Update shared on 05 Dec 2025
Fair value Decreased 5.32%The analyst price target for NuScale Power has been reduced by approximately $2.15 to about $38.35 as analysts factor in delayed firm order timing, potential additional capital needs tied to ENTRA1 payments, and heightened uncertainty around key utility contracts.
Analyst Commentary
Recent Street research on NuScale Power highlights a mixed outlook, with analysts divided on the balance between long term growth potential and near term execution and financing risks.
Bullish Takeaways
- Bullish analysts still see nuclear energy as poised for a resurgence, viewing NuScale as well positioned to benefit from structurally higher demand for always on, zero carbon baseload power.
- Some valuation frameworks continue to assume meaningful long term deployment of NuScale technology, with targets that embed upside if the company can demonstrate scalability of its partnership model and convert its pipeline into firm orders.
- Longer term, monetization by strategic shareholders is seen as a potential catalyst to improve trading liquidity and simplify the ownership structure, which could support a more conventional valuation profile.
- Even as targets are reduced, bullish analysts generally frame the cuts as timing related, reflecting delayed revenue ramp and working capital shifts rather than a fundamental loss of confidence in the technology.
Bearish Takeaways
- Bearish analysts emphasize execution risk, pointing to expectations that the first firm order may not arrive until 2026. This pushes out the revenue inflection point and weakens near term visibility.
- There is growing concern that NuScale may need to contribute roughly $500M to ENTRA1 under existing agreements. This could potentially require dilutive external capital if cash generation continues to lag deployment plans.
- Some see contract risk as elevated, citing skepticism that a sizeable contract with major utilities such as TVA will materialize in the near to medium term. This could undermine current growth assumptions embedded in the share price.
- Valuation is viewed as stretched by more cautious voices, who argue that the stock still discounts an ambitious build out scenario despite delays, monetization by large shareholders, and rising uncertainty around key project milestones.
What's in the News
- Japan's $550B U.S. investment pledge includes up to $80B for new large nuclear reactors, with U.S. plans to own as many as 10 units. This spotlights listed nuclear names including NuScale Power (Bloomberg)

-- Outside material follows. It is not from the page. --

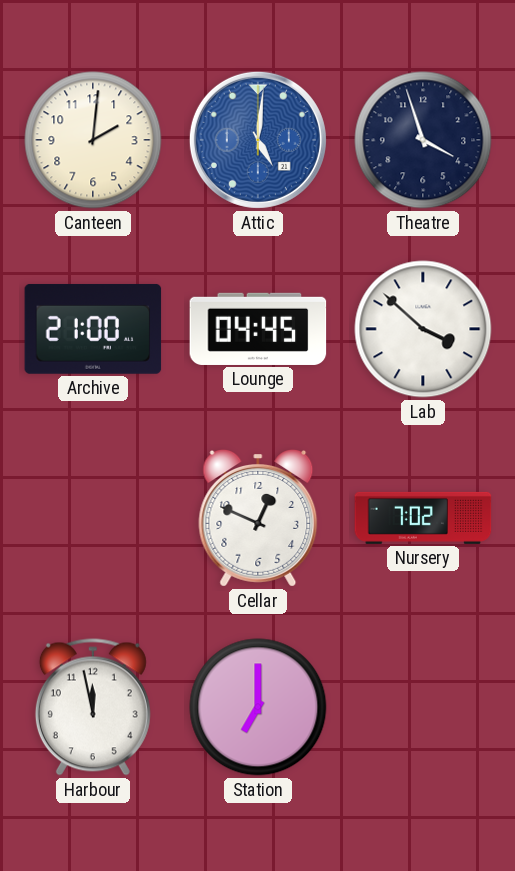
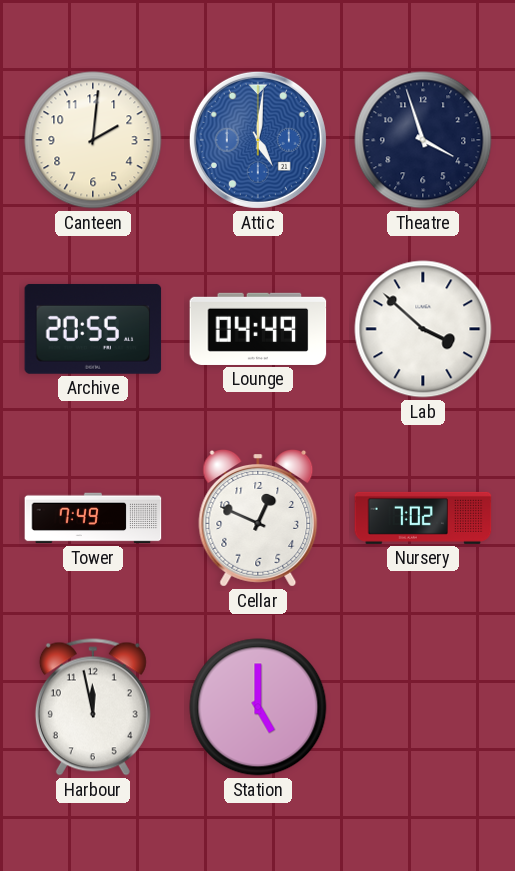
Archive: 21:00 -> 20:55
Lounge: 04:45 -> 04:49
Tower: none -> 7:49
Station: 7:00 -> 5:00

- NuScale has called a special shareholders meeting for December 16, 2025, where investors will vote on key corporate actions (Company filing)

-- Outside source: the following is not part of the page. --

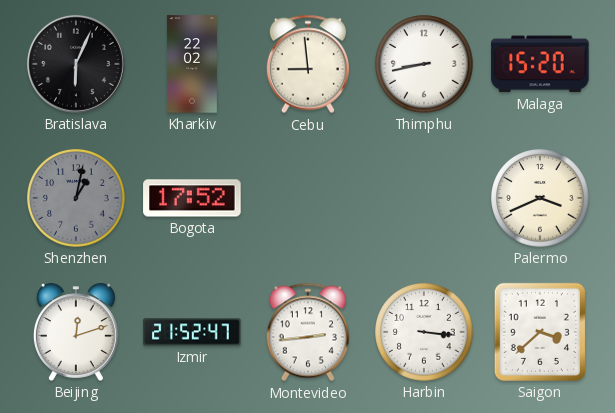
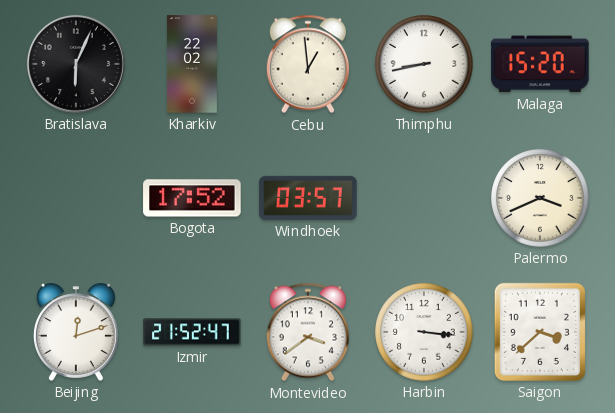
Cebu: 8:59 -> 12:59
Shenzhen: 1:02 -> none
Windhoek: none -> 03:57
Montevideo: 2:44 -> 3:39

- At the December 16, 2025 special meeting, NuScale is seeking approval to more than double its authorized Class A common stock from 332 million to 662 million shares, potentially expanding its capacity to raise equity (Company filing)
- NuScale has filed for a $750 million follow on at the market equity offering of Class A common stock, providing a potential funding source for project and corporate needs (Company filing)

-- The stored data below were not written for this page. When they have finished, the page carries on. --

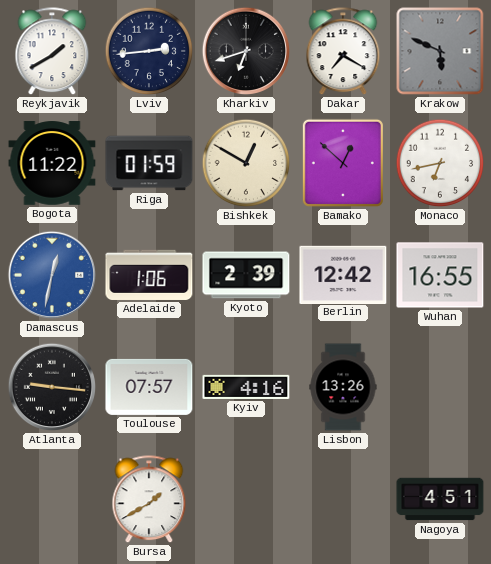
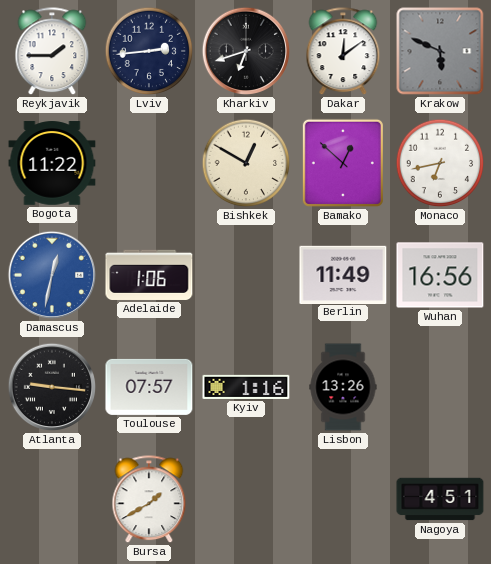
Reykjavik: 1:40 -> 1:45
Dakar: 7:20 -> 12:09
Riga: 01:59 -> none
Kyoto: 2:39 -> none
Berlin: 12:42 -> 11:49
Wuhan: 16:55 -> 16:56
Kyiv: 4:16 -> 1:16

- NuScale's strategic partner ENTRA1 Energy is positioned to receive up to $25 billion under a new $550 billion U.S. Japan energy framework, supporting a planned fleet of SMR based power plants including a TVA agreement for up to 6 GW using NuScale technology (Company announcement)
Valuation Changes
- Fair Value: reduced modestly from $40.50 to approximately $38.35, reflecting slightly lower long term expectations.
- Discount Rate: risen slightly from about 9.03 percent to roughly 9.09 percent, signaling a marginally higher perceived risk profile.
- Revenue Growth: essentially unchanged, edging down fractionally from around 105.84 percent to about 105.82 percent, indicating stable long term growth assumptions.
- Net Profit Margin: increased slightly from roughly 11.33 percent to about 11.80 percent, implying a modest improvement in expected long term profitability.
- Future P/E: declined meaningfully from about 170.5x to roughly 155.3x, indicating lower valuation multiples applied to forward earnings.